# Baby Blankets (pics)



## bopeep (Apr 2, 2007)

A friend had a new Grandbaby today...so I made these blankets for the baby.....
I just did a rolled hem on this one.....








This one also has the rolled hem plus some machine embroidery.......








bopeep


----------



## AngieM2 (May 10, 2002)

Those are the ones that will be used all the time. 

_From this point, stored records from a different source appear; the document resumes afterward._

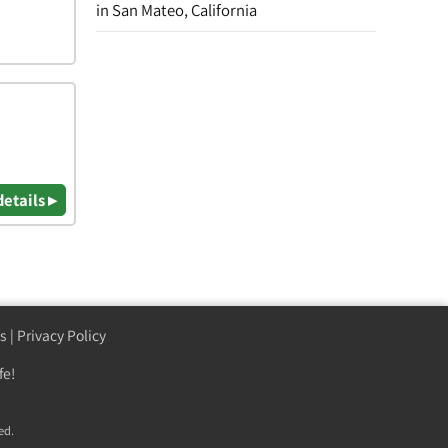
in San Mateo, California
details ▸
s
|
Privacy Policy
fe!
ed.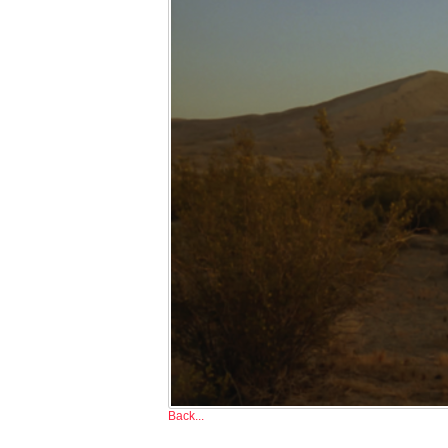
Back...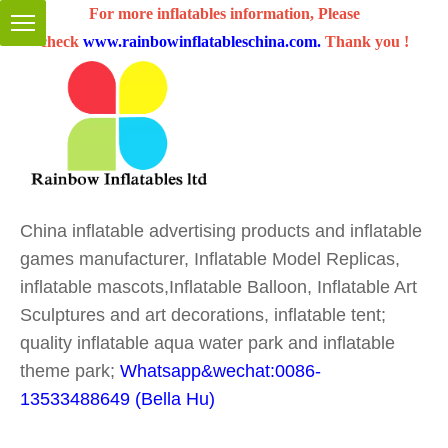
For more inflatables information, Please
check
www.rainbowinflatableschina.com
.
Thank you !
China inflatable advertising products and inflatable
games manufacturer, Inflatable Model Replicas,
inflatable mascots,Inflatable Balloon, Inflatable Art
Sculptures and art decorations, inflatable tent;
quality inflatable aqua water park and inflatable
theme park;
Whatsapp&wechat:0086-
13533488649 (Bella Hu)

They really look good, and there are never too many blankets.

Angie


----------



## mamajohnson (Nov 27, 2002)

Cute! I like those.


----------



## bopeep (Apr 2, 2007)

Thanks.....Angie you are right..you can never have too many blankets...and these wash good and are big enough to use for a long time....
Thank You too Mamajohnson......
bopeep


----------



## Country Lady (Oct 2, 2003)

Very nice.


----------



## Carolyn (Jan 5, 2008)

one can never have too many blankets, nice job!


----------



## glazed (Aug 19, 2006)

Those are pretty, bopeep ... i really love the flowers!


----------



## Wisconsin Ann (Feb 27, 2007)

You know...it occurred to me while looking at your pretty blanket, that giving the GRANDPARENTS a set of blankets, bibs, pillow, etc. when there is a new baby would be a great thing. They keep them at their house, so that when Baby is brought over, and mom forgets a blanket, or maybe baby spits up all over hers...Gramma can whip out her set 

and something soft and washable..and easy...would be excellent.


----------



## FairviewFarm (Sep 16, 2003)

Perfect gifts. Are they fleece? One layer or two? Please share dimensions.


----------



## BusyBees2 (Dec 10, 2004)

Those are great!

I made some of those from flannel for my DD. She's now 20 months old and is still using them! They're a great size and so versitile.


----------



## digApony (Oct 8, 2009)

Very nice blankets and a great idea. The blankets look cuddley and soft. How did you do the rolled hem? I've never done that before. I usually blanket stitch. 
digApony


----------



## bopeep (Apr 2, 2007)

THANK YOU ALL !!!!
These are made out of flannel ...one layer....and are about 44"x44" ....large enough for baby when they get older...
You are right Ann..a set for Granny is a good idea...
bopeep


----------